Um andererseits sicherzustellen, dass die Mitarbeiter weiterhin ausreichend Urlaub nahmen, ermutigte er Führungskräfte auf allen Ebenen, ausgedehnte Urlaube zu nehmen, offen darüber zu sprechen und die Mitarbeiter dazu anzuregen, es ihnen gleichzutun.
(Kurzer Hinweis: Es gibt einige Alternativen zur Regelung des unbegrenzten Urlaubs, die Mitarbeiter dazu ermutigen könnten, Urlaub zu nehmen: Erstens können Sie eine Mindesturlaubsregelung einführen, die den Mitarbeitern den Druck nimmt, selbst entscheiden zu müssen, was als akzeptable Urlaubsdauer gilt. Zweitens können Sie eine obligatorische Auszeit vorschreiben – Mitarbeiter müssen alle vier Monate (oder in einem anderen festgelegten Zeitraum) eine Woche Urlaub nehmen. Drittens können Sie Mitarbeiter, die Urlaub nehmen, mit einem Urlaubsgeld belohnen.)

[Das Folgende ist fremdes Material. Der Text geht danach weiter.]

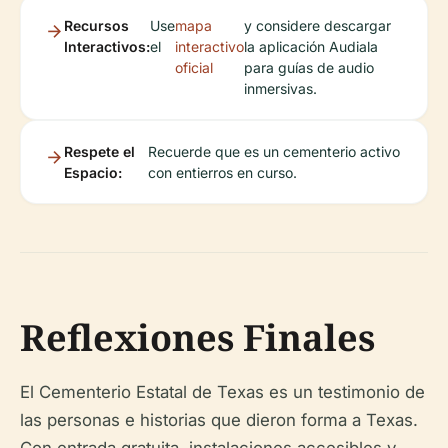
Recursos
Use
mapa
y considere descargar
Interactivos:
el
interactivo
la aplicación Audiala
oficial
para guías de audio
inmersivas.
Respete el
Recuerde que es un cementerio activo
Espacio:
con entierros en curso.
Reflexiones Finales
El Cementerio Estatal de Texas es un testimonio de
las personas e historias que dieron forma a Texas.
Con entrada gratuita, instalaciones accesibles y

Reise- und Spesenrichtlinien abschaffen
Hastings schaffte zudem die Genehmigung von Reise- und Spesenabrechnungen ab und führte stattdessen die Richtlinie bei Netflix ein, dass Mitarbeiter „im besten Interesse des Unternehmens handeln“ sollen. So liegt es beispielsweise im besten Interesse des Unternehmens, dass eine Mitarbeiterin sich an ein bescheidenes Budget für die Unterkunft hält, es sei denn, sie befindet sich in einer ungewöhnlich teuren Gegend und muss tief in die Tasche greifen, um sich ein Hotel leisten zu können, in dem sie vor einer Präsentation eine erholsame Nacht verbringen kann. Diese Richtlinie befähigt die Mitarbeiter, nach eigenem Ermessen zu handeln, verlangt aber auch von den Führungskräften, Informationen darüber bereitzustellen, was angemessen und was unangemessen ist, damit die Mitarbeiter kluge Entscheidungen treffen können.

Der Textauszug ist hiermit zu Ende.